Data analysis: find average, spikes, etc.

F

Fred Marshall

I have an array of data with separate (labeled) vertical sections of
data that all run together one after another. A Pivot Table will do
things like find the sum for each section, etc.

I call them "sections" because the data has been sorted accordingly. All
the data for one section is contiguous in a column - then the next ..
and so forth.

But, I'm not very good with Pivot Tables and here's what I'd want
conceptually:

1) Find the average of values in one column for each section in that column.

2) Subtract the average from the data in that one column for each section.

3) Detect values of the difference from (2) that are particularly large.

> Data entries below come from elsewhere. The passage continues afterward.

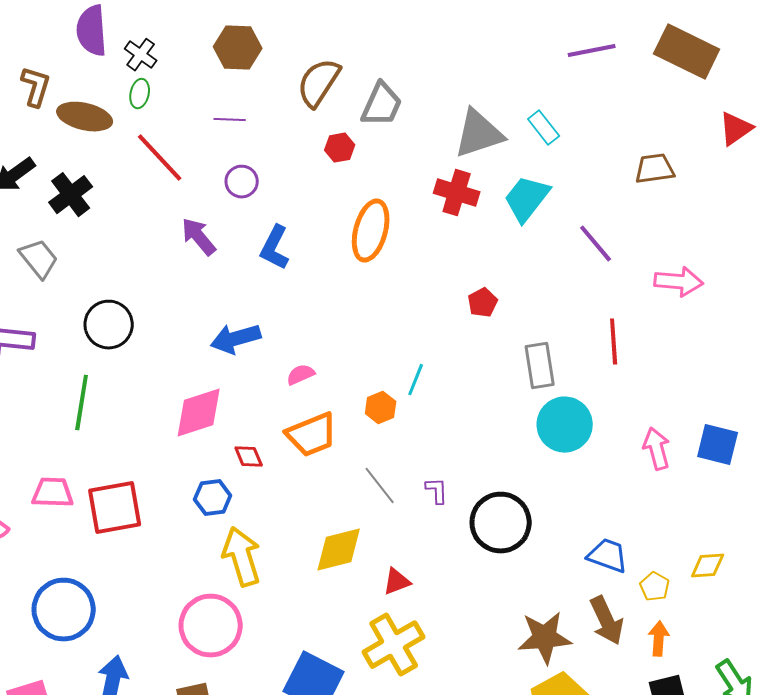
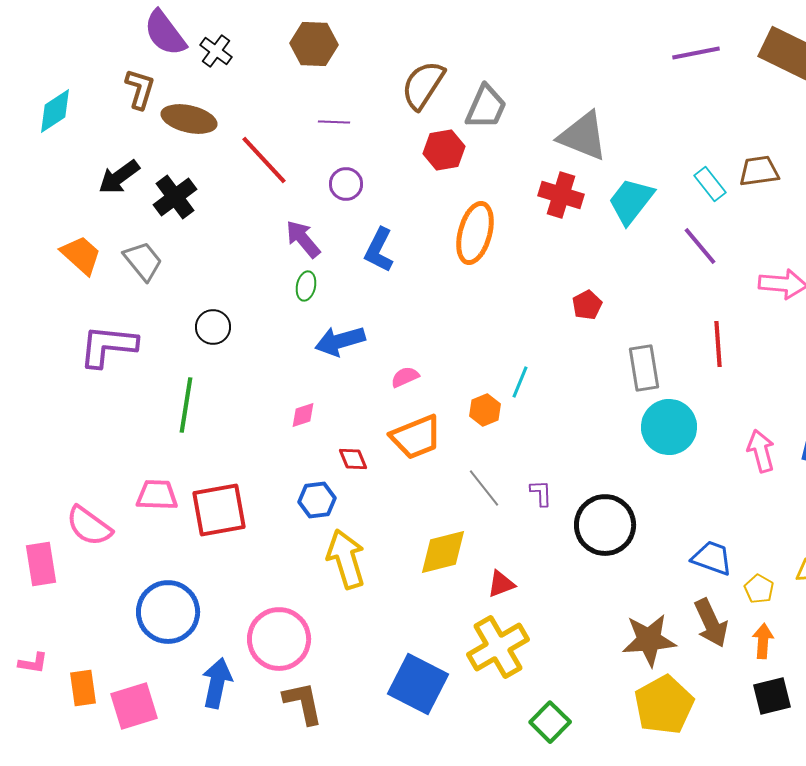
purple semicircle: (92, 31) -> (165, 33), moved, turned -33
brown hexagon: (238, 48) -> (314, 44), moved
black cross: (141, 55) -> (216, 51), moved
green ellipse: (140, 94) -> (306, 286), moved
cyan rectangle: (544, 128) -> (710, 184), moved
gray triangle: (479, 134) -> (583, 136), turned 40
red hexagon: (340, 148) -> (444, 150), size x1.4
black circle: (109, 325) -> (213, 327), size x0.7
pink diamond: (199, 413) -> (303, 415), size x0.5
pink circle: (211, 626) -> (279, 639), moved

I can count the number of values in each section but I can't figure out
how to use that information usefully. So, I'm looking for ways to do
what's needed.

I don't want to use VB...

Fred
 
J

Jim Cone

With the first column of data in E5:E100...
Enter "=Average(E5:E100)" in E1
Enter " =Stdev(E5:E100)" in E2

Select the column data and use two Conditional Formatting formula similar to...
=E5>($E$1+(2*$E$2)) 'Red font
=E5<($E$1-(2*$E$2)) 'Red interior
'--
Jim Cone
Portland, Oregon USA
http://www.contextures.com/excel-sort-addin.html





"Fred Marshall" <fmarshallx@remove_the_xacm.org>
wrote in message
I have an array of data with separate (labeled) vertical sections of
data that all run together one after another. A Pivot Table will do
things like find the sum for each section, etc.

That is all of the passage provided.